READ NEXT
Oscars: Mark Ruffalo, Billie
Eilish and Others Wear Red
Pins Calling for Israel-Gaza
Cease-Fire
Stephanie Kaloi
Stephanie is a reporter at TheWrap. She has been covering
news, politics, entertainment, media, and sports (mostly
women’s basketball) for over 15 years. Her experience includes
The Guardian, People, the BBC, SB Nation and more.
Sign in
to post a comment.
________________________
- [What needs to be done]: Beginning with the first line above, transcribe all of the data exactly.

- [Completed task]:
READ NEXT
Oscars: Mark Ruffalo, Billie
Eilish and Others Wear Red
Pins Calling for Israel-Gaza
Cease-Fire
Stephanie Kaloi
Stephanie is a reporter at TheWrap. She has been covering
news, politics, entertainment, media, and sports (mostly
women’s basketball) for over 15 years. Her experience includes
The Guardian, People, the BBC, SB Nation and more.
Sign in
to post a comment.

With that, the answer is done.